Mit Schriftsatz vom 10. April 2008 stellte der steuerrechtliche Vertreter des Bw den Antrag auf Entscheidung der Berufung vom 5. Dezember 2007 durch die Abgabenbehörde zweiter Instanz und führte hiezu aus:

"Mit Berufungsvorentscheidung vom 13. März 2008 hat das Finanzamt k der

Berufung vom 5. Dezember 2007 nur zum geringen Teil stattgegeben. Auftragsgemäß und in

offener Frist stelle ich hiermit den Antrag, diese Berufung der Abgabenbehörde Zweiter

Instanz vorzulegen, verbunden mit Anträgen auf Entscheidung durch den gesamten

Berufungssenat, sowie auf Durchführung einer mündlichen Berufungsverhandlung.

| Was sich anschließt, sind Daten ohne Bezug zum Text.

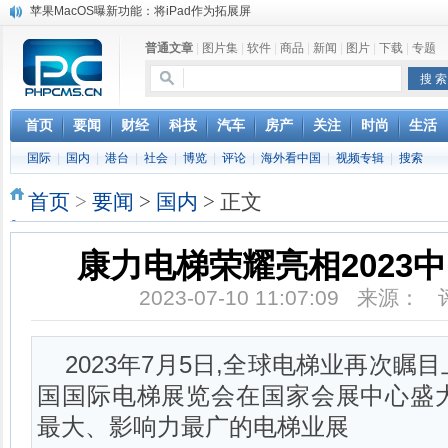
苹果MacOS曝新功能：将iPad作为拓展屏
DS四款新能源车型上海车展亚洲首秀
普通文章
|
图片集
|
软件
|
商品
|
新闻
|
图片
|
下载
|
专题
苹果与高通和解 英特尔失去重要移动客户
小米高管：虽然高通与苹果和解，但5G iPhone最快明年下半年发布
iOS 13加入黑暗模式 多功能加持6月份见
高通与苹果达成和解，双方达成6年许可协议
首页
要闻
财经
科技
汽车
房产
关注
时尚
生活
巴黎圣母院大火肆虐，人类文明的一场浩劫
国际
|
国内
|
港台
|
社会
|
博览
|
评论
|
海外看中国
|
视频专辑
|
搜索
奔驰维权女车主捅出了一个最大的瓜
首页
>
要闻
>
国内
> 正文
康力电梯荣耀亮相2023
2023-07-10 11:07:09 来源：
2023年7月5日,全球电梯业再次瞩目
国国际电梯展览会在国家会展中心盛
最大、影响力最广的电梯业展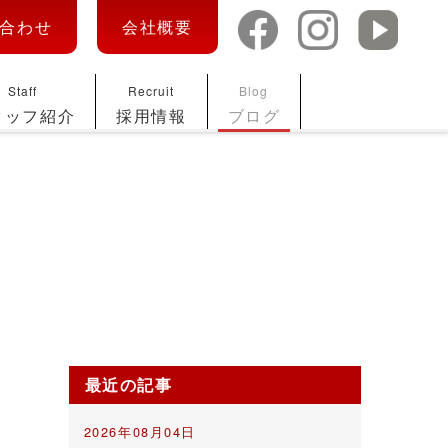
合わせ
会社概要
Staff
Recruit
Blog
タッフ紹介
採用情報
ブログ
最近の記事
2026年08月04日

In der Berufungsvorentscheidung vom 13. März 2008 geht das Finanzamt k von der

Annahme aus, dass mit Abschluss der Handelsschule die Berufsausbildung von Herrn

sc abgeschlossen worden sei. Wie in der Berufung eingehend dargestellt

wurde, ist diese Annahme jedoch unrichtig. Das von Herrn sc vor dem

Besuch der Handelsschule angestrebte Berufsziel war und ist die Tätigkeit eines

wbg. Um zur Aufnahmeprüfung in die "wds

ac" am Wirtschaftsförderungsinstitut kb zugelassen zu werden, war der

Abschluss der Handelsschule oder einer ähnlichen Schule unabdingbare Voraussetzung. Mit

dem Besuch der Handelsschule wurde daher nicht eine selbständige Berufsausbildung

angestrebt und abgeschlossen, sondern es war dies nur der erste Schritt zur Ausbildung als

wbgd. Die Fortsetzung der Berufsausbildung durch Besuch der "rb

dab" war für das im Herbst beginnende Wintersemester fest geplant.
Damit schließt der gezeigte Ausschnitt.